Charlotte Allen, Battle Hymm of a Tiger Mother (reviewing Susan Patton, Marry Smart: Advice for Finding THE ONE (2014)):
If mating today is a game of winner-take-all, should women treat college as a time for husband hunting?
Susan Patton is the infamous "Princeton Mom." A graduate of Princeton (class of '77), with two Princeton sons, Ms. Patton wrote a letter last year to the campus newspaper advising female Tigers: "Find a husband on campus before you graduate." Her point was that never again would these high-achieving and highly ambitious young women have access to so large a pool of single young men who were their intellectual equals. After college, as these educated young women entered the workplace, they would discover that the most desirable men are usually already married. As the letter went viral online, feminists jumped all over Ms. Patton, accusing her of perpetuating archaic gender roles, meddling in her sons' romantic lives and chewing on sour grapes because her own marriage, to a non-Princeton man long after graduation, had ended in divorce after 25 years.
The current expectation for most women attending college, especially a top-ranked college, is to spend their 20s building their careers, experimenting with relationships, and not even thinking about wanting a husband and children until they reach age 30 or so.
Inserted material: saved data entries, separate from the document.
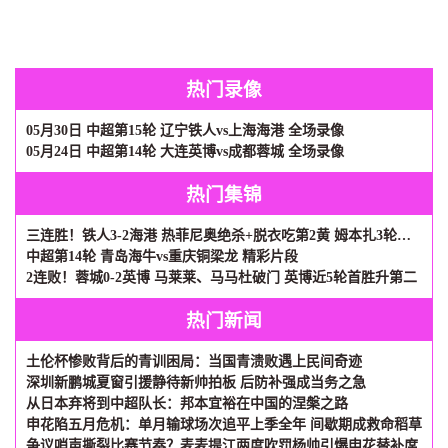
热门录像
05月30日 中超第15轮 辽宁铁人vs上海海港 全场录像
05月24日 中超第14轮 大连英博vs成都蓉城 全场录像
热门集锦
三连胜！铁人3-2海港 热菲尼奥绝杀+脱衣吃第2黄 姆本扎3轮轰6球
中超第14轮 青岛海牛vs重庆铜梁龙 精彩片段
2连败！蓉城0-2英博 马莱莱、马马杜破门 英博近5轮首胜升第二
热门新闻
土伦杯惨败背后的青训困局：当国青溃败遇上民间奇迹
深圳新鹏城夏窗引援静待新帅拍板 后防补强成当务之急
从日本弃将到中超队长：邦本宜裕在中国的涅槃之路
申花陷五月危机：单月输球场次追平上季全年 间歇期成救命稻草
争议哨声撕裂比赛节奏？麦麦提江两度吹罚杨帅引爆申花替补席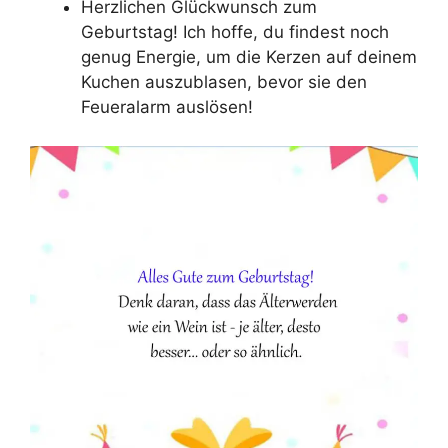
Herzlichen Glückwunsch zum
Geburtstag! Ich hoffe, du findest noch
genug Energie, um die Kerzen auf deinem
Kuchen auszublasen, bevor sie den
Feueralarm auslösen!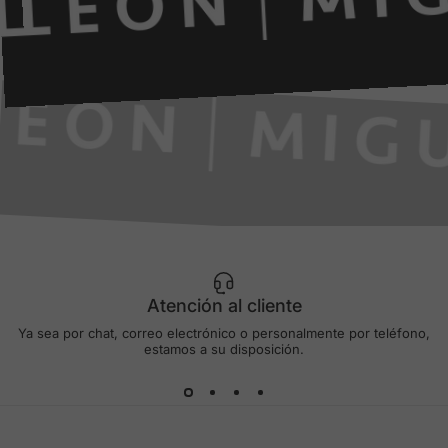
Atención al cliente
Ya sea por chat, correo electrónico o personalmente por teléfono,
estamos a su disposición.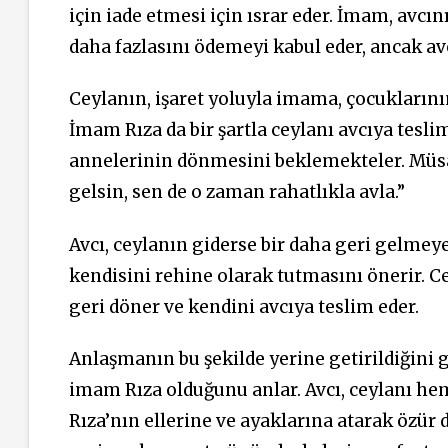
için iade etmesi için ısrar eder. İmam, avcı
daha fazlasını ödemeyi kabul eder, ancak avc
Ceylanın, işaret yoluyla imama, çocuklarının 
İmam Rıza da bir şartla ceylanı avcıya tesli
annelerinin dönmesini beklemekteler. Müsa
gelsin, sen de o zaman rahatlıkla avla.”
Avcı, ceylanın giderse bir daha geri gelme
kendisini rehine olarak tutmasını önerir. C
geri döner ve kendini avcıya teslim eder.
Anlaşmanın bu şekilde yerine getirildiğini
imam Rıza olduğunu anlar. Avcı, ceylanı h
Rıza’nın ellerine ve ayaklarına atarak özür 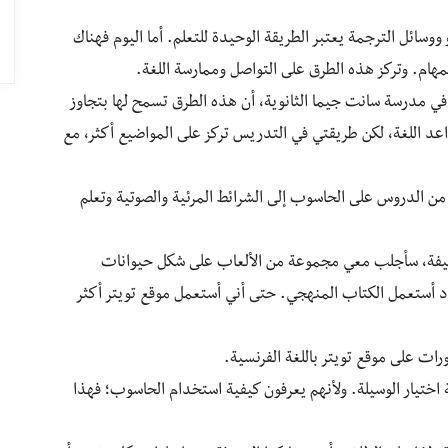
و ووسائل الترجمة يعتبر الطريقة الوحيدة للتعلم. أما اليوم فهناك
مهام. وتركز هذه الطرق على التواصل وممارسة اللغة.
 في مدرسة سانت جيما الثانوية، أن هذه الطرق تسمح لها بتجاوز
اعد اللغة، لكن طريقتي في التدريس تركز على المواضيع أكثر، مع
 من الدروس على الحاسوب إلى الشرائط المرئية والصوتية وتعلم
لأليفة، سأجلب معي مجموعة من الألعاب على شكل حيوانات
اد أستعمل الكتاب المنهجي. حتى أني أستعمل موقع تويتر أكثر
ت على موقع تويتر باللغة الفرنسية.
 اختيار الوسيلة. ولأنهم يعرفون كيفية استخدام الحاسوب؛ فهذا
In "Marry Smart," essentially a book-length expansion of her Daily Princetonian letter, Ms. Patton forthrightly explains why this trajectory is all wrong. "Let's face it: By the time you are thirty years old, your marriage prospects will have diminished dramatically from what they were when you were twenty," she writes. "And when you're thirty and still hope to have children, a distinct panic will start to set in."
For one thing, there is the matter of looks. "You'll never be more attractive than you are as a very young woman," Ms. Patton writes. This is true. If you want to see beautiful people, visit any college campus. Even the plain girls and the slovenly girls in their sweatpants and rubber shower sandals radiate vitality. They all may still look fine a decade later, but if mating is a game of winner-take-all—and Ms. Patton is quite sure it is—the question is whether men in their own age cohort will prefer their now-older selves to the younger competition.
Since men, even young college men, distinguish between the women they want to have casual sex with and the women they want to marry and have children with, Ms. Patton devotes much of her book to telling readers how to fall into the second category. Avoid the campus hookup scene—it's a waste of precious time. Don't binge-drink—you will do stupid things. Realistically assess your looks and act accordingly: If you are only a "six," that handsome "ten" knows he can do better than you and is probably out of your league. Lose excess weight. Act like a lady. Don't swear like a fishwife. Learn to cook. Don't be a whiny, moody, spoiled, entitled princess ("hothouse tomato" is Ms. Patton's term). Cultivate a generous spirit and a readiness to forgive. Don't chase after "bad boys," especially if they display traits such as drug abuse and physical violence. Don't be a gold-digger ("earn your own fortune").
For some young women, "Marry Smart" will be like a trip to the carwash, where the dust of antagonistic feminist doctrine about sex and marriage gets blasted off the windshield so they can see clearly. Ms. Patton's advice mirrors sociologist Peter Berger's observation that "the lightning shaft of Cupid seems to be guided rather strongly within very definite channels of class, income, education, racial and religious background." Although Ms. Patton's tone can seem snobbish and Ivy-centric, what she has to say is meant to apply equally to young women whose best educational prospects turn out to be a state school, a community college or perhaps no college at all: Start looking for a lifelong mate seriously and early on; don't waste time with jerks, criminals and, unless you are exceptionally beautiful, men outside your social class; and cultivate the moral qualities that will make you attractive to a man of moral quality.